Post Wed Feb 11, 2004 3:04 am

a volcano that spouted water drowned the city of atlantis and formed what we call the atlantic sea today (hence the name)

Post Wed Feb 11, 2004 3:25 am

what a fascinating thread. Unfortunately I have very little knowledge of the subject (apart from of course what I've seen in old black and white movies ), but I would like to add one comment.

Our oceans are vast...and I believe I'm right in saying that what is underneath them has not been entirely mapped due to the sheer scale of it. If Atlantis did exist, and the remains are still at the bottom of the ocean somewhere, the likelihood of us finding them with our current technology is surely a virtual impossibility?

Interesting stuff though

Post Wed Feb 11, 2004 5:44 am

shut up Atlantis hippy loonies!

as i said, try this..The Flood from Heaven by Eberhard Zangger

Zangger successfully embeds the search for Atlantis within a rigorously scientific archeological framework. The result is a startling conclusion: that the myth of Atlantis actually came from an ancient Egyptian interpretation of the Trojan War.

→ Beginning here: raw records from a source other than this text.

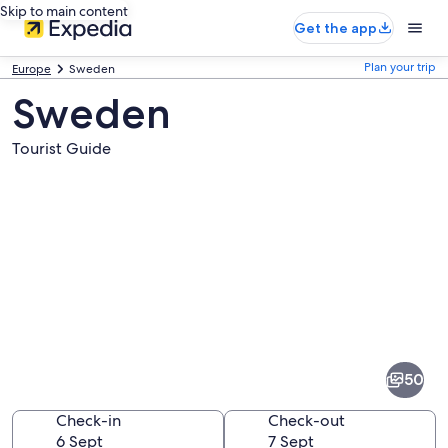
Skip to main content
Get the app
Plan your trip
Europe
Sweden
Sweden
Tourist Guide
Pictures
of
Sweden
50
Check-in
Check-out
6 Sept
7 Sept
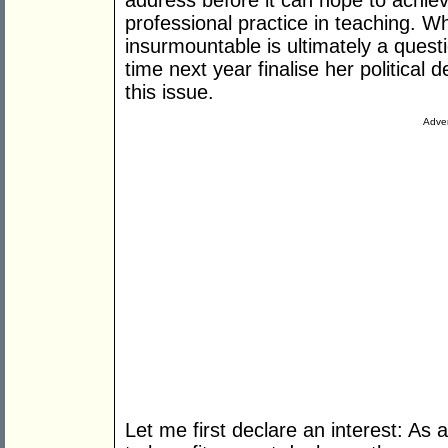
address before it can hope to achiev
professional practice in teaching. W
insurmountable is ultimately a questi
time next year finalise her political 
this issue.
Adver
Let me first declare an interest: As 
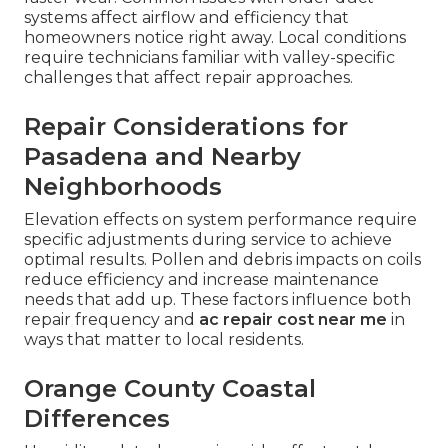
systems affect airflow and efficiency that
homeowners notice right away. Local conditions
require technicians familiar with valley-specific
challenges that affect repair approaches.
Repair Considerations for
Pasadena and Nearby
Neighborhoods
Elevation effects on system performance require
specific adjustments during service to achieve
optimal results. Pollen and debris impacts on coils
reduce efficiency and increase maintenance
needs that add up. These factors influence both
repair frequency and
ac repair cost near me
in
ways that matter to local residents.
Orange County Coastal
Differences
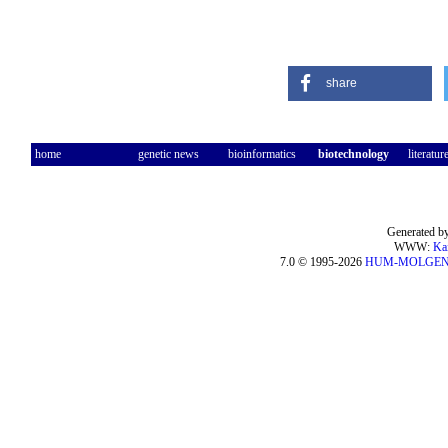
share
home
genetic news
bioinformatics
biotechnology
literatur
Generated by
WWW:
Ka
7.0 © 1995-2026
HUM-MOLGE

Most accounts of Atlantis were, and continue to be, written by amateur archeologists with a mystical bent; the result, of course, is speculation that is as much theology as science. A good example of the "mystic" orientation in most accounts of Atlantis is very well-known account of Atlantis was written by the "mystic" Edgar Cayce. Cayce predicted Atlantis would arise from the foam of the ocean sometime in the 1970s...alas, such is the condition of practically all written work concerning Atlantis.

Zangger's methodology is rooted in making inferences based on existing evidence--that is, he does not posit the existence of superconducting crystals which fired lasers into space! Rather, he approaches the topic as a scientific researcher who is deeply versed in the archeology of the region.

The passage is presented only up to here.